“Eddie?”
He had his head and shoulders in the van, but he backed out. Leeanne stood beside him, holding his phone.
“Tammy wants to know if there are injuries.”
“Yeah. This little kid might be hurt, and his mother’s pretty bad, I think. She was driving.”
A siren wailed.
“I’ll go flag them down,” Leeanne said.
“No, wait!”
She stopped, skidding a little, and flapped her arms before she steadied.
“Do not go out in the street,” Eddie said. “Just wait here or get back in the pickup.”
“Okay.” She had that contrite look.
“Tell Tammy we need at least one ambulance that I know of. The guy from the car that hit them may need to be checked, too, and I have no idea what went on behind us.”
He turned his attention back to Screaming Mason. Finally his fingers found the release button for the car-seat harness, and the straps relaxed.
“Come to me, buddy.” When Eddie started to lift him out of the seat, Mason’s screams hit a new decibel level. “I’m sorry,” Eddie yelled. “I’ve got to get you out of the car. My name is Eddie, and I’m going to help you.”

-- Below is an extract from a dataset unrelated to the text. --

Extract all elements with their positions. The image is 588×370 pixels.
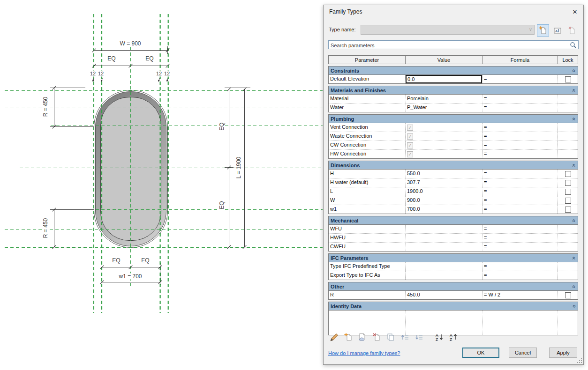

The van had enough damage and was in a bad enough spot that he knew it wouldn’t be safe to leave Mason there. He picked up the child’s seat with him in it and hauled him out.
“Mommy, Mommy, Mommy!”
“Eddie, the car’s on fire,” Leeanne yelled.
He looked where she pointed. Smoke poured from around the edges of the van’s hood, and flames flickered.
“Take him and get as far away as you can.” He put Mason, seat and all, into her arms and ran for his truck. When he reached it, he pushed the driver’s seat forward and thrashed amid the stuff behind it for his emergency kit. He had a small fire extinguisher. It took him precious seconds to find it, but his hand closed on the cylinder, and he ran to the front of the van. he tried to open the hood, but the release had to be triggered, so he sprayed foam on the cracks. He needed to get that hood up or he’d waste all his ammunition. He went back to the front passenger door.
“Ma’am? Ma’am? Can you hear me?” Eddie crawled halfway onto the seat.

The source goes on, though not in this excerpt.